Webster isn’t a cooperative member because until recently he was working part time but he’s now seriously considering it.

“The ability to really dictate and help decide what’s going to happen in the future of the company and how we progress is really appealing to me,” he said. “It’s not just a job anymore. It’s something that I can help cultivate in a more real sense.”

It’s rare that someone’s work experience is so meaningful that they want to permanently memorialize it on their body. But Boguiren, Webster and several employees did just that. On Boguiren’s left bicep and Webster’s right calf is a tattoo of what they call the A Slice of New York “family crest,” the Manhattan skyline inside the outline of a slice of pizza.

“I get a sense of belonging here that I don’t get in other jobs,” Webster said. “It feels like a company that cares about you. It’s not about the bottom line. It’s about you and making sure you’re OK and that you can afford to live and make it a career.”

“Everything about this job has always been very different,” said employee Colin Webster. “The amount of care everyone has for the company and for each other has always built a very strong foundation and a very strong team, almost like a family dynamic.” (Photos by Olivia Treynor)

‘It’s all about your people’

A Slice of New York’s response to the pandemic illustrates the radical benefits of a worker-owned cooperative. No employees have been laid off, though the pizza shops stopped hiring for six months, reduced operating hours and have had to close several times due to staffing shortages. Employees who didn’t feel safe working received sick time, and those working were allowed to eat for free at the pizza shops. (And when one employee’s wife visited her family outside of the area, A Slice of New York split the cost of a hotel where she quarantined until she tested negative.)

Ownership took early, proactive steps to protect employees’ health. A Slice of New York shifted to takeout only on March 8, before the shelter-in-place order, and started limiting the number of people who could come inside the shops.

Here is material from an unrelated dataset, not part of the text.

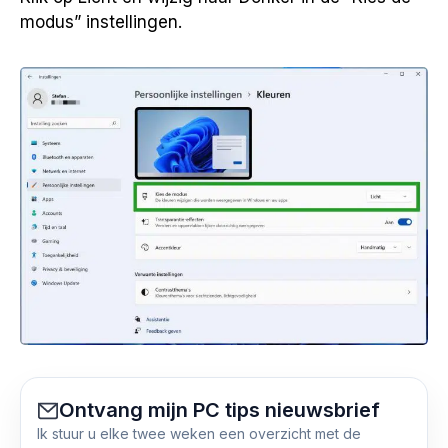
modus” instellingen.
Ontvang mijn PC tips nieuwsbrief
Ik stuur u elke twee weken een overzicht met de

Vartan also made a difficult — but in his eyes necessary — decision to stop selling pizza by the slice, which typically accounts for 40% of revenue.

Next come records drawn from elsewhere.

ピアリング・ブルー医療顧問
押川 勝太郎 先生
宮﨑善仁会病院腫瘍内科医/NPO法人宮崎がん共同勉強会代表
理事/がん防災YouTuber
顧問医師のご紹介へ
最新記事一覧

When some new employees resigned in mid-March, unwilling to risk their health to serve pizza, Vartan talked to them about their concerns, which informed how to help the remaining employees feel more comfortable. He required everyone to wear masks before it was mandated by Santa Clara County and started checking employees’ temperatures. The pizza shop is also unusually transparent, posting detailed updates about COVID-19 precautions and internal business decisions on its website.

At A Slice of New York in Sunnyvale, only five customers are allowed inside at a time, and there are two doors designated for entry and exit to minimize contact. They’ve jury rigged a contactless notification system for when orders are ready — a walkie talkie fastened with velcro to the front window — and added a touchless thermometer to check customers’ temperatures. They recently separated the Sunnyvale and San Jose employees into two pods to further prevent any potential exposure.

“The one thing I walked away from Cisco with … is it’s all about your people. No matter how good your product is, if you don’t take care of your people it doesn’t matter,” Vartan said. “You take care of the people; the people take care of the business; the profits work themselves out.”